What you need to do
Begin your copy at the line with "commun vers Primark MTP" in the records below and end it at the line with "territori, per costruire", restating each line word for word; omit the pictures.

*** Material for this task ***

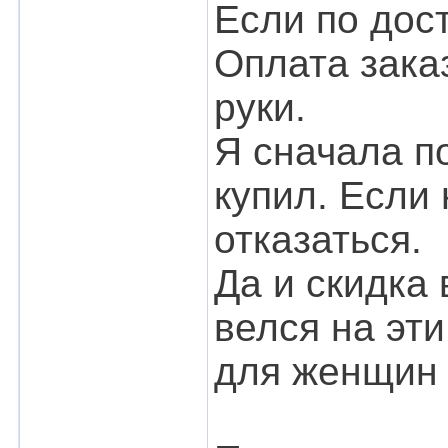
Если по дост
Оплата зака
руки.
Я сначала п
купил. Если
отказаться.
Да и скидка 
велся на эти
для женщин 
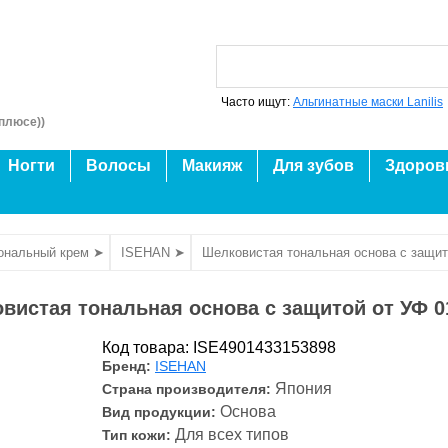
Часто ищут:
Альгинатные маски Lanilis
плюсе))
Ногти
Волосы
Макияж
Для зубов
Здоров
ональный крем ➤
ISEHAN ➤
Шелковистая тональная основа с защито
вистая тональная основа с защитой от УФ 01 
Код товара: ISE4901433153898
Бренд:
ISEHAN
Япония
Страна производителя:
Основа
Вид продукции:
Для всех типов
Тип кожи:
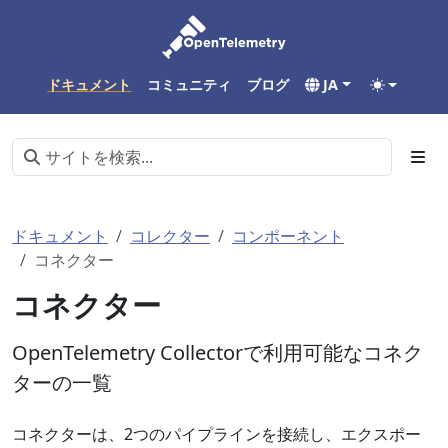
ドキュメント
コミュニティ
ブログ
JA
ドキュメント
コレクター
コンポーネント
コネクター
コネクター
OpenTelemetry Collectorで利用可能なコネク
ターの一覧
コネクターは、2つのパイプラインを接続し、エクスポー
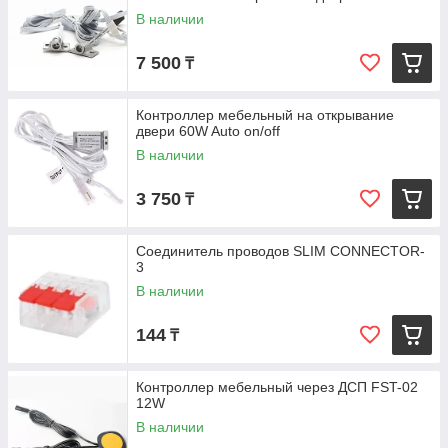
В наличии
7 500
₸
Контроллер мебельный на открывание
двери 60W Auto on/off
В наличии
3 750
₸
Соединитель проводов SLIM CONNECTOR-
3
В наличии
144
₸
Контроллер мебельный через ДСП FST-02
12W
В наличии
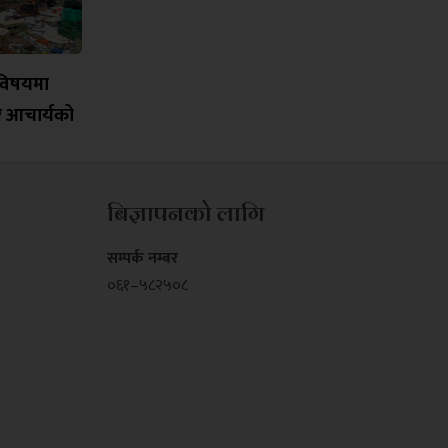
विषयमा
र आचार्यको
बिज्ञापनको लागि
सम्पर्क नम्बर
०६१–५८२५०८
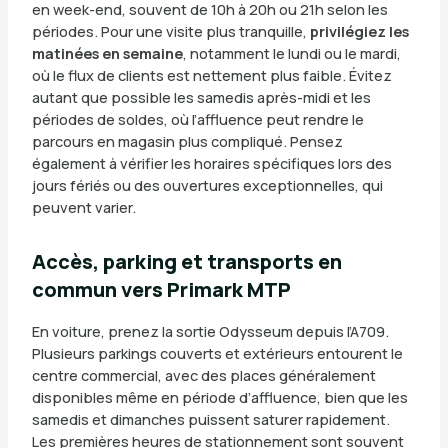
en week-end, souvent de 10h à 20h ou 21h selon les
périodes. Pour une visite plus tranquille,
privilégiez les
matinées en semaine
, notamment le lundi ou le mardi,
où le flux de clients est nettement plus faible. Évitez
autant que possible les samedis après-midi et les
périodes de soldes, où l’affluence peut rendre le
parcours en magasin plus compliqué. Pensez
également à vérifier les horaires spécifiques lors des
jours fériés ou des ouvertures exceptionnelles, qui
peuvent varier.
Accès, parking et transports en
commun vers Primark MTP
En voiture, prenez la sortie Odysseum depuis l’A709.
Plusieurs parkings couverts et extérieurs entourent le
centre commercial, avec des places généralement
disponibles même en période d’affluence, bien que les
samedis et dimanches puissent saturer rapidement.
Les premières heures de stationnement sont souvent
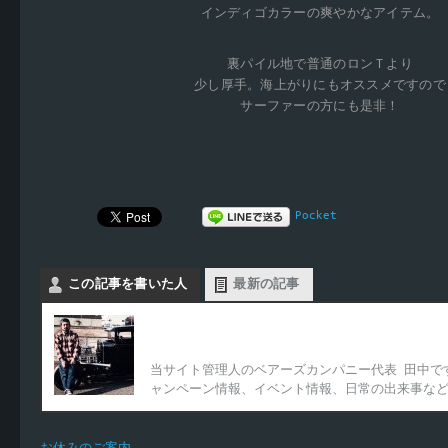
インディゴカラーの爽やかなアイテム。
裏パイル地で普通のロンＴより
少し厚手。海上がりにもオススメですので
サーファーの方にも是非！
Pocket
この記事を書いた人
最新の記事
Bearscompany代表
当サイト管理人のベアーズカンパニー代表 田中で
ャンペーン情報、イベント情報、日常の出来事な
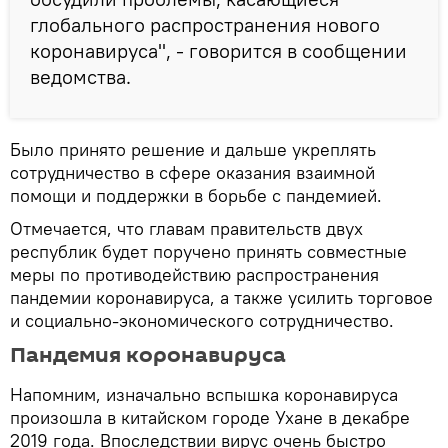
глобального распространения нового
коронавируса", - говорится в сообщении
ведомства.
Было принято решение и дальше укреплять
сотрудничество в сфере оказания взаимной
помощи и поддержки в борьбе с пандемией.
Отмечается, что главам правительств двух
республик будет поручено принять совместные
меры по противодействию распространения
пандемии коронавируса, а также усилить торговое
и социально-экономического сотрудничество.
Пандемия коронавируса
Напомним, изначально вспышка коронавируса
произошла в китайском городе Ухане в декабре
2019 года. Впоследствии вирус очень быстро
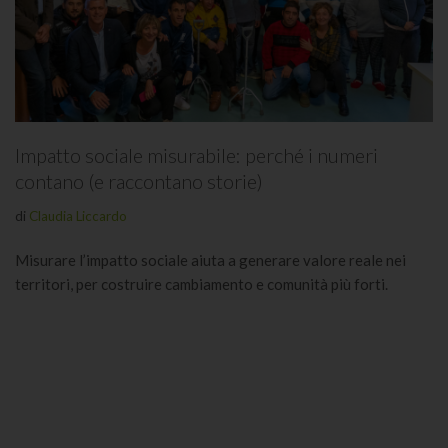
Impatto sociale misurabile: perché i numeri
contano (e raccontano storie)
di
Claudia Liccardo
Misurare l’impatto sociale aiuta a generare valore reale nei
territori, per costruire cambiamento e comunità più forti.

***
*** Material for this task ***

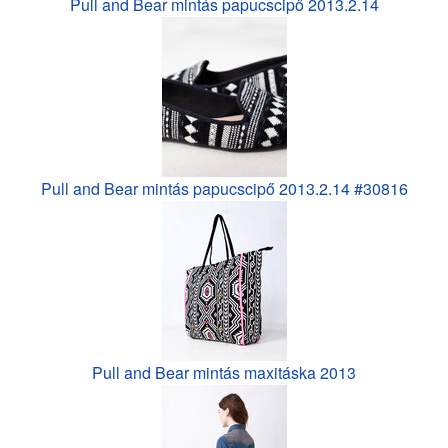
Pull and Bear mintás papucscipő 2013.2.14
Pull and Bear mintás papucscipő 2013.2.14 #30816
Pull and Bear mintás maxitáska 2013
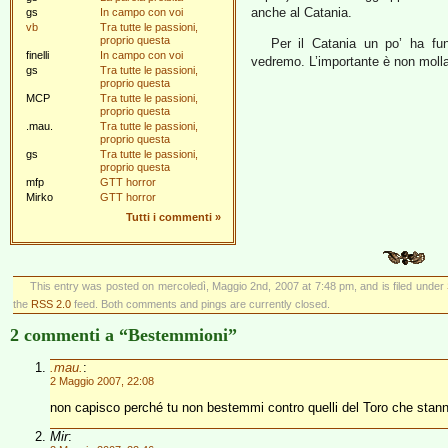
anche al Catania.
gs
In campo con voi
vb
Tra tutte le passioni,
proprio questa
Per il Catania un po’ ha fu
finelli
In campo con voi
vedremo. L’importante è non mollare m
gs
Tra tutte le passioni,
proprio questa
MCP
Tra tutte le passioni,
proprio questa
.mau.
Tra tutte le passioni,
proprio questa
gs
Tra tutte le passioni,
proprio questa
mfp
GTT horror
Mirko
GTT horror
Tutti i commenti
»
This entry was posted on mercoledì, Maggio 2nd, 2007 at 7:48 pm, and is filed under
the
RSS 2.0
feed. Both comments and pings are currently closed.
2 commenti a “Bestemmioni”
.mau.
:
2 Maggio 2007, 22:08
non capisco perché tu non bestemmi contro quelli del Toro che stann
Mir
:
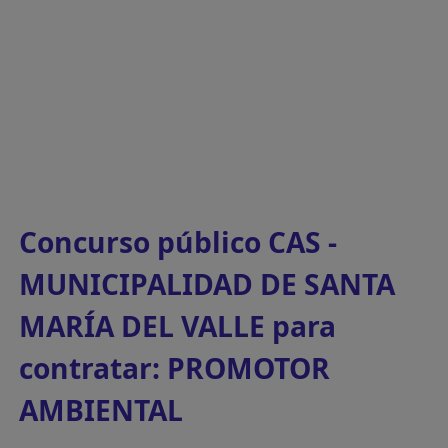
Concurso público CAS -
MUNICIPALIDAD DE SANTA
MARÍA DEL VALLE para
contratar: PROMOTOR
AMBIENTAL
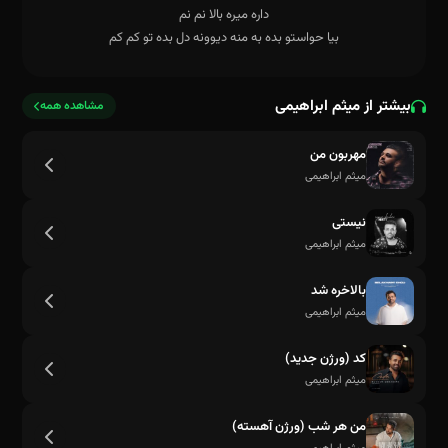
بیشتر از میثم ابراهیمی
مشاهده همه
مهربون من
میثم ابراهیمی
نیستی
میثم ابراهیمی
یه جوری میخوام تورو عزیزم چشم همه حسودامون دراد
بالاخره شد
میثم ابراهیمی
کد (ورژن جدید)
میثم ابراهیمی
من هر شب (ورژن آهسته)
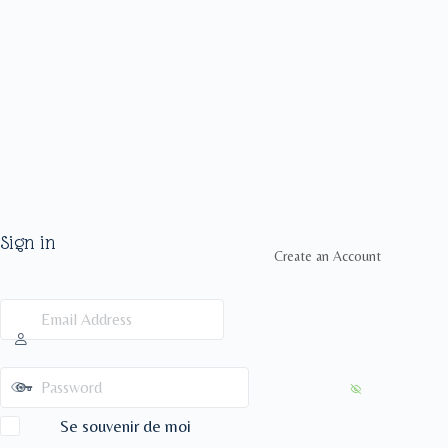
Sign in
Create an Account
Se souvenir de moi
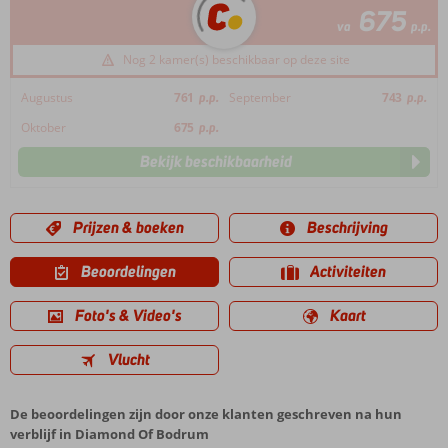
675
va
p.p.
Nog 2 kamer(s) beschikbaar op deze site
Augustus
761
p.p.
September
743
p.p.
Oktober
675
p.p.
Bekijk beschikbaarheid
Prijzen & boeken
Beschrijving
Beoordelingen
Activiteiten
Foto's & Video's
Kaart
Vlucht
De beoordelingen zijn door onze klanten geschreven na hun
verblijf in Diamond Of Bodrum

***

Exercise response
commun vers Primark MTP
En voiture, prenez la sortie Odysseum depuis l’A709.
Plusieurs parkings couverts et extérieurs entourent le
centre commercial, avec des places généralement
disponibles même en période d’affluence, bien que les
samedis et dimanches puissent saturer rapidement.
Les premières heures de stationnement sont souvent
インディゴカラーの爽やかなアイテム。
裏パイル地で普通のロンＴより
少し厚手。海上がりにもオススメですので
サーファーの方にも是非！
Pocket
この記事を書いた人
最新の記事
Bearscompany代表
当サイト管理人のベアーズカンパニー代表 田中で
ャンペーン情報、イベント情報、日常の出来事な
глобального распространения нового
коронавируса", - говорится в сообщении
ведомства.
Было принято решение и дальше укреплять
сотрудничество в сфере оказания взаимной
помощи и поддержки в борьбе с пандемией.
Отмечается, что главам правительств двух
республик будет поручено принять совместные
меры по противодействию распространения
пандемии коронавируса, а также усилить торговое
и социально-экономического сотрудничество.
Пандемия коронавируса
Напомним, изначально вспышка коронавируса
произошла в китайском городе Ухане в декабре
2019 года. Впоследствии вирус очень быстро
Impatto sociale misurabile: perché i numeri
contano (e raccontano storie)
di
Claudia Liccardo
Misurare l’impatto sociale aiuta a generare valore reale nei
territori, per costruire cambiamento e comunità più forti.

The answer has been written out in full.